The Super Proton–Antiproton Synchrotron (or Spp̅S, also known as the Proton–Antiproton Collider) was a particle accelerator that operated at CERN from 1981 to 1991. To operate as a proton-antiproton collider the Super Proton Synchrotron (SPS) underwent substantial modifications, altering it from a one beam synchrotron to a two-beam collider. The main experiments at the accelerator were UA1 and UA2, where the W and Z bosons were discovered in 1983. Carlo Rubbia and Simon van der Meer received the 1984 Nobel Prize in Physics for their contributions to the Spp̅S-project, which led to the discovery of the W and Z bosons. Other experiments conducted at the Spp̅S were UA4, UA5 and UA8.

==Background==
Around 1968 Sheldon Glashow, Steven Weinberg, and Abdus Salam came up with the electroweak theory, which unified the electromagnetic and weak interactions, and for which they shared the 1979 Nobel Prize in Physics. The theory postulated the existence of W and Z bosons. It was experimentally established in two stages, the first being the discovery of neutral currents in neutrino scattering by the Gargamelle collaboration at CERN, a process that required the existence of a neutral particle to carry the weak force—the Z boson. The results from the Gargamelle collaboration made calculations of the masses of the W and Z bosons possible. It was predicted that the W boson had a mass value in the range of 60 to 80 GeV/c2, and the Z boson in the range from 75 to 92 GeV/c2—energies too large to be accessible by any accelerator in operation at that time. The second stage of establishing the electroweak theory would be the discovery of the W and Z bosons, requiring the design and construction of a more powerful accelerator.

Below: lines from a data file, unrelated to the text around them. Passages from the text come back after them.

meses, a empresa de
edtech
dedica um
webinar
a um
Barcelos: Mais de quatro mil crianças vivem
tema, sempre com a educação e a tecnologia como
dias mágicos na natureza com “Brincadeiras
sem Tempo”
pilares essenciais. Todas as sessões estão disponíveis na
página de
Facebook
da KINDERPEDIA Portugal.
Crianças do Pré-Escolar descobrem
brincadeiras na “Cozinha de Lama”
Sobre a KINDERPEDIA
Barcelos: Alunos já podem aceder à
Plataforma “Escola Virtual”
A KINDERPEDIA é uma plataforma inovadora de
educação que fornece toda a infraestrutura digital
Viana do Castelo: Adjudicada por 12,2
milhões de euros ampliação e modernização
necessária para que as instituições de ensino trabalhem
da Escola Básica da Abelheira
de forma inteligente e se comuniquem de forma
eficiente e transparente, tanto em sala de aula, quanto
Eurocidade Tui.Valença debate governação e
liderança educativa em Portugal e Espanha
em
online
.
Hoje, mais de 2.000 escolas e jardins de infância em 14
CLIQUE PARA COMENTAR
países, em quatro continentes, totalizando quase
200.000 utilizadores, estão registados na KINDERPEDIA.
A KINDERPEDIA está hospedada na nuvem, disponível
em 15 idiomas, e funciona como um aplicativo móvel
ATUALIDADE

During the late 70s, CERN's prime project was the construction of the Large Electron–Positron Collider (LEP). Such a machine was ideal to produce and measure the properties of W and Z bosons. However, due to the pressure to find the W and Z bosons, the CERN community felt like it could not wait for the construction of LEP—a new accelerator was needed, whose construction could not be at the expense of LEP. In 1976 Carlo Rubbia, Peter McIntyre, and David Cline proposed to modify a proton accelerator—at that time, a proton accelerator was already running at Fermilab and one was under construction at CERN (SPS)— into a proton–antiproton collider. Such machine required only a single vacuum chamber, unlike a proton-proton collider that requires separate chambers due to magnetic fields oppositely directed. Since the protons and antiprotons are of opposite charge, but of same energy E, they can circulate in the same magnetic field in opposite directions, providing head-on collisions between the protons and the antiprotons at a total center-of-mass energy $\sqrt{s}=2E$. The scheme was proposed both at Fermilab in the United States, and at CERN, and was ultimately adopted at CERN for the Super Proton Synchrotron (SPS).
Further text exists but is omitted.